New methodology for identifying local mechanical properties of a heterogeneous material by nanoindentation : application to civil engineering materials
Advisors: Luc Dormieux, Denis Garnier, Camille Chateau
The present work proposes and develops a complete methodology for identifying the local mechanical properties of a heterogeneous material at the scale of the constitutive phases. It is a combination of very diverse skills in theory, in numerical simulation and in experimentation. More precisely, the theoretical part concerns the determination of the nano-micro relations for the indentation module; the numerical part based on the yield design theory is carried out to find the last relations applicable for the hardness; and the last part is performed to obtain homogenized properties by the experimental way using the nano-indentation technique.
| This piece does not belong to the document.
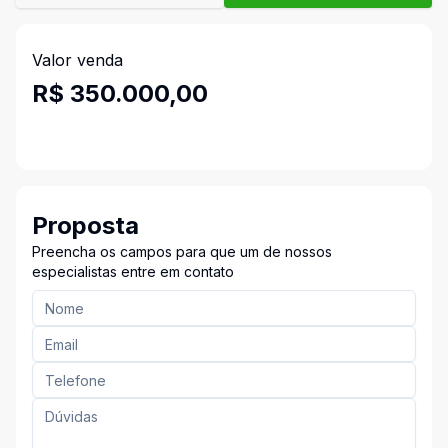
Valor venda
R$ 350.000,00
Proposta
Preencha os campos para que um de nossos
especialistas entre em contato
The experimental study of the thesis is for the purpose of determining indentation properties of different cement paste samples. A complete experimental program, is developed, which allows characterizing the main phases at the micrometric scale of this material, among which we are mainly interested in the C-S-H matrix phases. The modeling of the problem related to the penetration of an indentation point into a material is studied. For this, the first way, based on the kinematic approach of the yield design theory, consists in trying to construct ruin mechanisms analytically, then to make them evolve according to the change of the initial geometry, in order to obtain the corresponding ultimate load. The second way is then to follow the same approach, but by building numerically these ruin mechanisms. The obtained load depends naturally on the retained criteria parameters, which are determined by the combination with the experimental results. The Von-Mises and Tresca strength criteria for purely coherent materials as well as the elliptical one are examined in this work.